A Milestone for Asian-American Alumni

Organized by the Harvard Asian American Alumni Alliance (HAAAA), the three-day Asian American Alumni Summit on October 15-17 drew more than 400 people from six decades and all of Harvard’s schools (http://summit.haaaa.net). “We are immeasurably diverse as a group, yet we share many of the same goals,” said Jeannie Park ’83, who co-chaired the event with Jeff Yang ’89. 

The summit celebrated progress made since the 1970s, when an Asian-American presence was virtually nonexistent on campus, and examined remaining challenges faced by Asian Americans today. During the opening plenary session, “Where We Stand: The Changing Asian-American Experience at Harvard,” William F. Lee ’72, managing partner of Wil-merHale and the first Asian American to serve on the Harvard Corporation, spoke of a time when encountering another Asian student at Harvard was a rarity. 
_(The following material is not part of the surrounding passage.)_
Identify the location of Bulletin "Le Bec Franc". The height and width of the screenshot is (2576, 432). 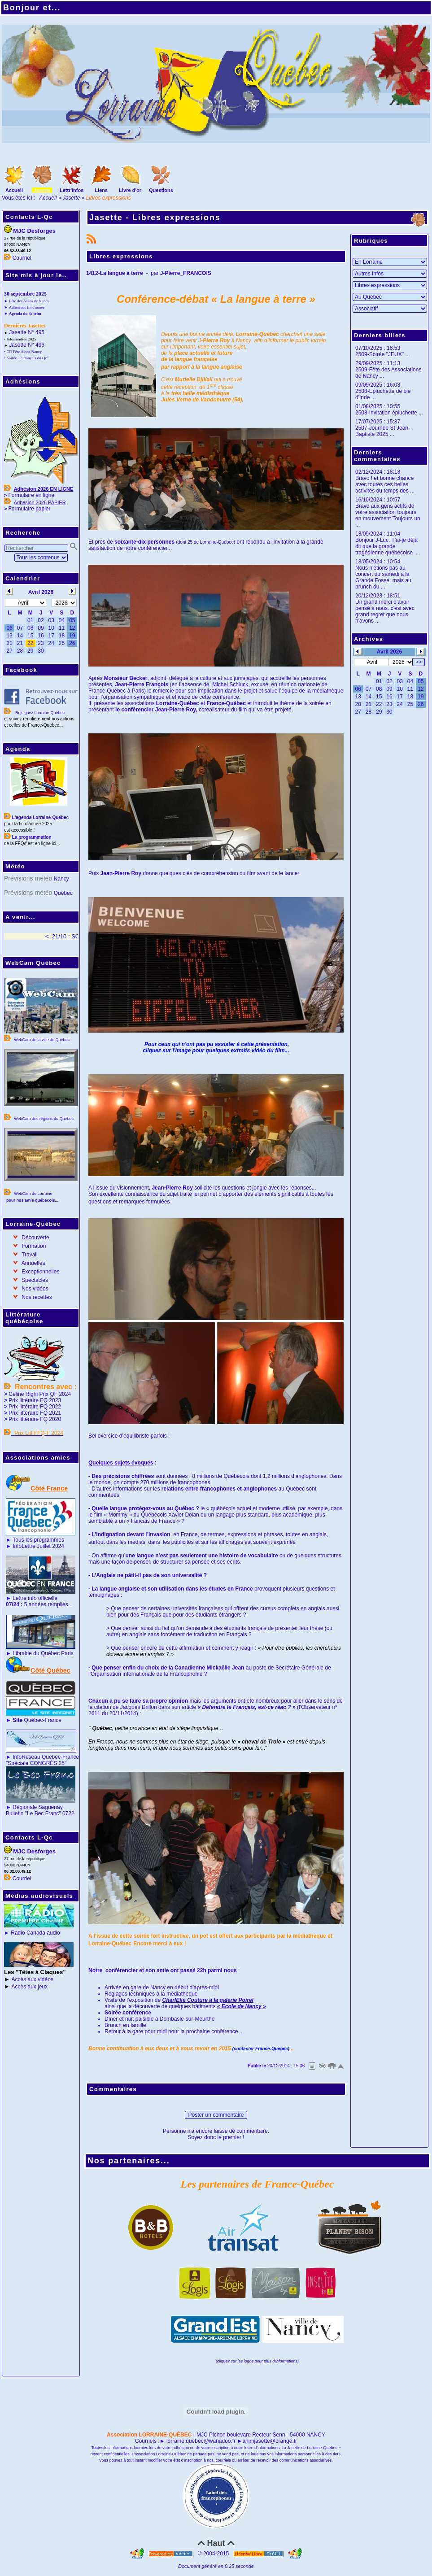 (33, 1813).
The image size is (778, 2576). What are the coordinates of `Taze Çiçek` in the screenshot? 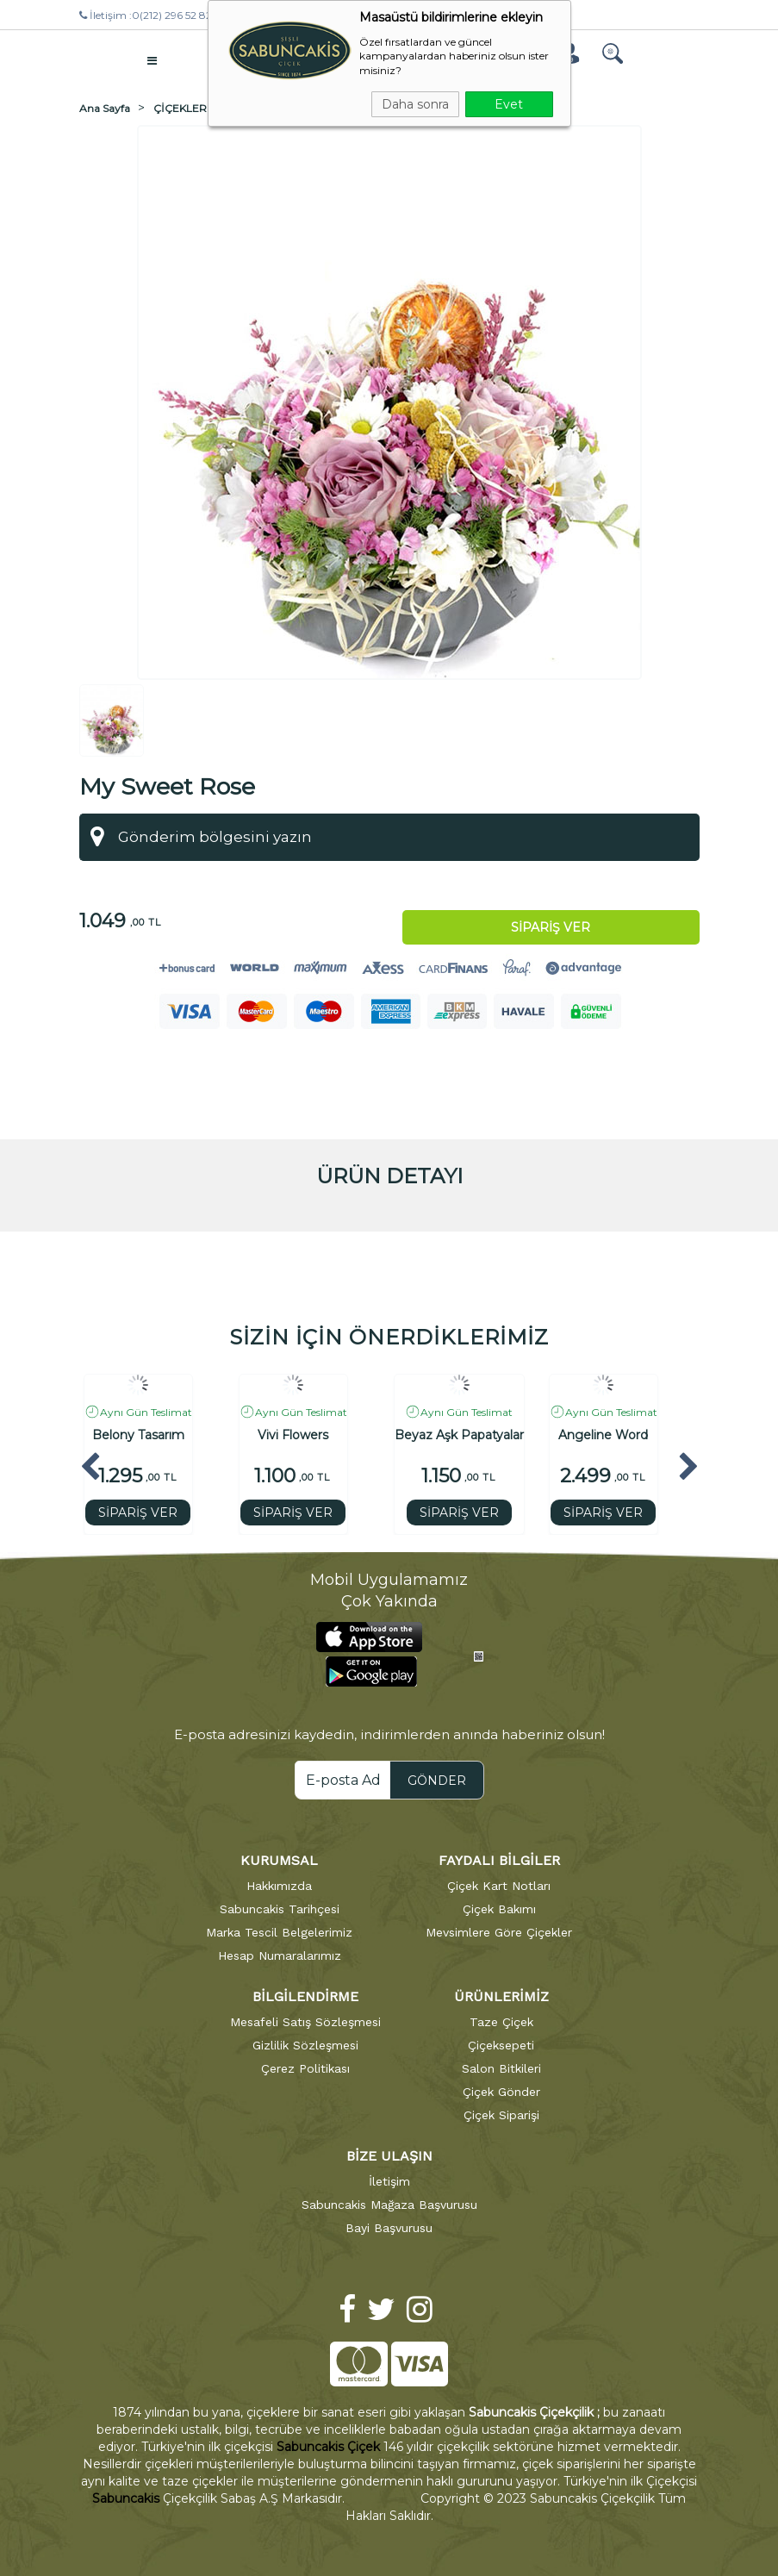 It's located at (501, 2022).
Yet by the time Jane Bock ’81 arrived on campus in 1977, a critical mass of Asian-American students was ready to be politically organized. They worked to gain minority status for Asians at Harvard, and Bock’s sociology thesis, “The Model Minority in the Meritocracy: Asian Americans in the Harvard/Radcliffe Admissions Process,” prompted a Department of Justice inquiry into the treatment of Asian-American college applicants. The number of Asian-American students at Harvard doubled in the next four years. Not quite 20 years later, HAAAA co-chair Jeff Yang could point out that the group’s summit venues on campus included both the Fong and Tsai auditoriums. 
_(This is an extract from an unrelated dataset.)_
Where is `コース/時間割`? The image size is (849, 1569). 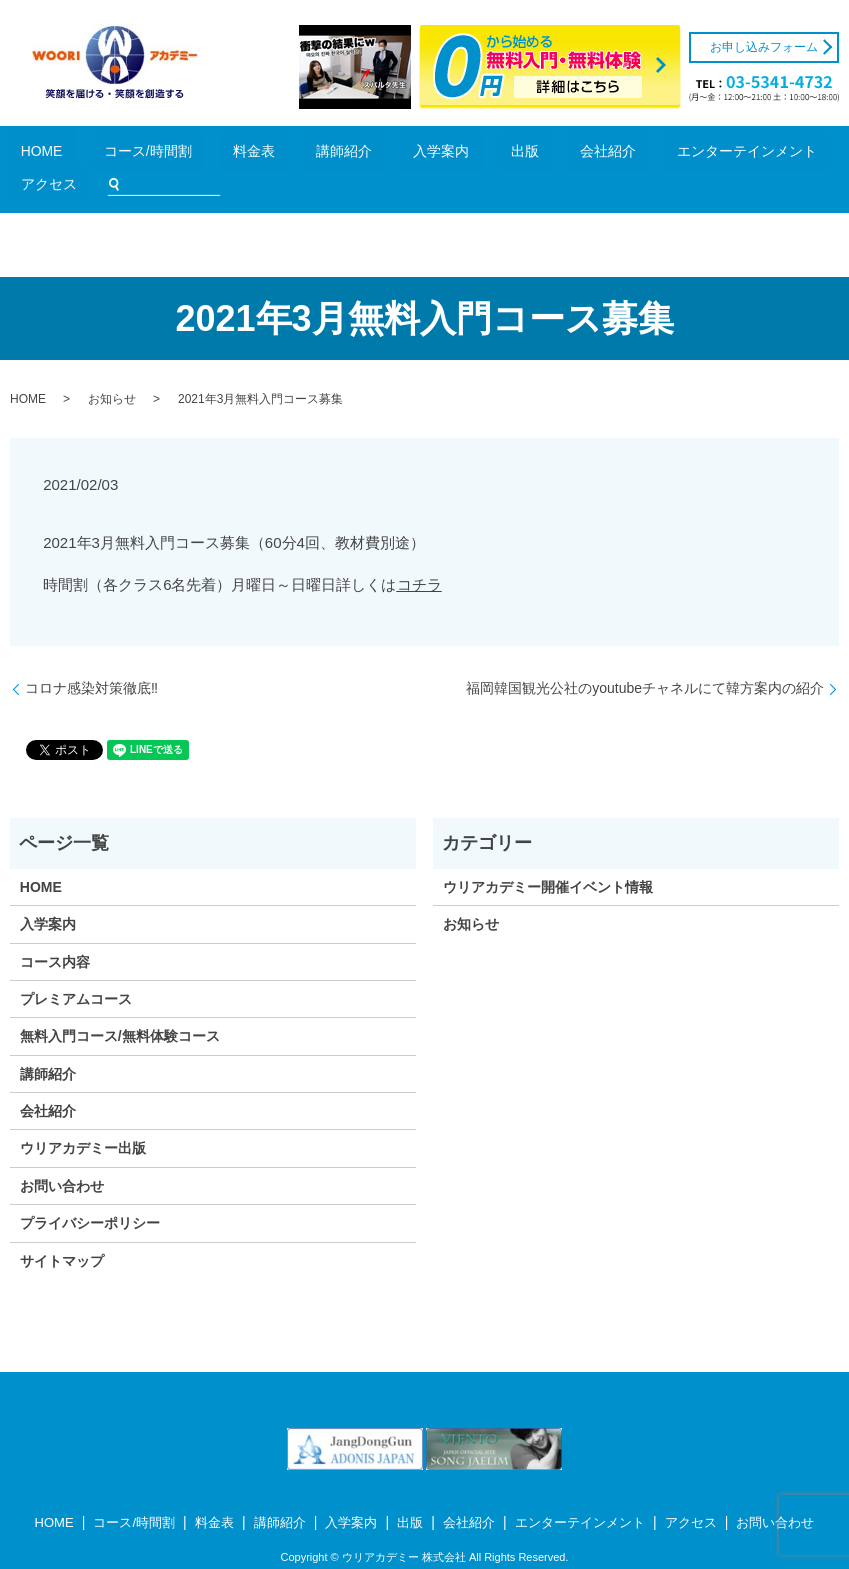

The summit’s 50 speakers and presenters ranged from Secretary of the Cabinet Chris Lu, J.D. ’91, to novelist Gish Jen ’77 and professional poker player Bernard Lee ’92, A.L.M. ’94. There were panel discussions on topics such as social entrepreneurship and public service, film screenings, and an “elevator-pitch” competition

Affirmative action and race-blind admissions were recurrent themes. Several speakers expressed concern that enrollment of Asian-American students at the College, currently 17 percent, has remained flat for the past 30 years despite that group’s growing representation in the applicant pool. 

The summit was also a forum to advocate academic study of Asian-American culture at Harvard. Eileen Chow ’90, former assistant professor of Chinese literary and cultural studies, who helped develop the Asian-American studies minor track in the East Asian studies program, was among the speakers, as was Athena Lao ’12, who helped with that effort and is co-president of the Asian American Association (AAA) student group. The AAA can help bring the more ethnically specific Asian cultural groups at Harvard together, Lao says, and encourage students who identify with the Asian-American community “to say it proudly.” 

Reaching across divides within that community was also a theme in the keynote address by Chris Lu, who serves as an assistant to his law-school classmate Barack Obama. Lu emphasized responsibilities beyond Harvard, pointing out that although the “model minority” stereotype applied to all the Harvard graduates in the room, it didn’t necessarily apply to the Hmong high-school dropout. “Let us commit ourselves to those who have not fared as well,” he said.

Lu asked the audience to raise their hands if their parents were immigrants, and nearly everyone did. “My story is your story. It’s the quintessential immigrant story,” he said, after narrating his then 18-year-old father’s arrival in America, which included a five-day bus ride to Tennessee during which the traveler consumed nothing but hamburgers and milk, the only items he could name in English. Many other speakers also cited the importance of their immigrant parents’ having given them the opportunity and, in some cases, the freedom to pursue their dreams.

All the same, if there’s any constant at Asian-American alumni gatherings, it is jokes about overbearing parents. During the panel “The Road Less Traveled: Asian Americans in Atypical Careers,” Georgia Lee ’98, director of the film Red Doors, said her parents told her, “You can do anything you want--as long as you are a biochemist, doctor, or lawyer.”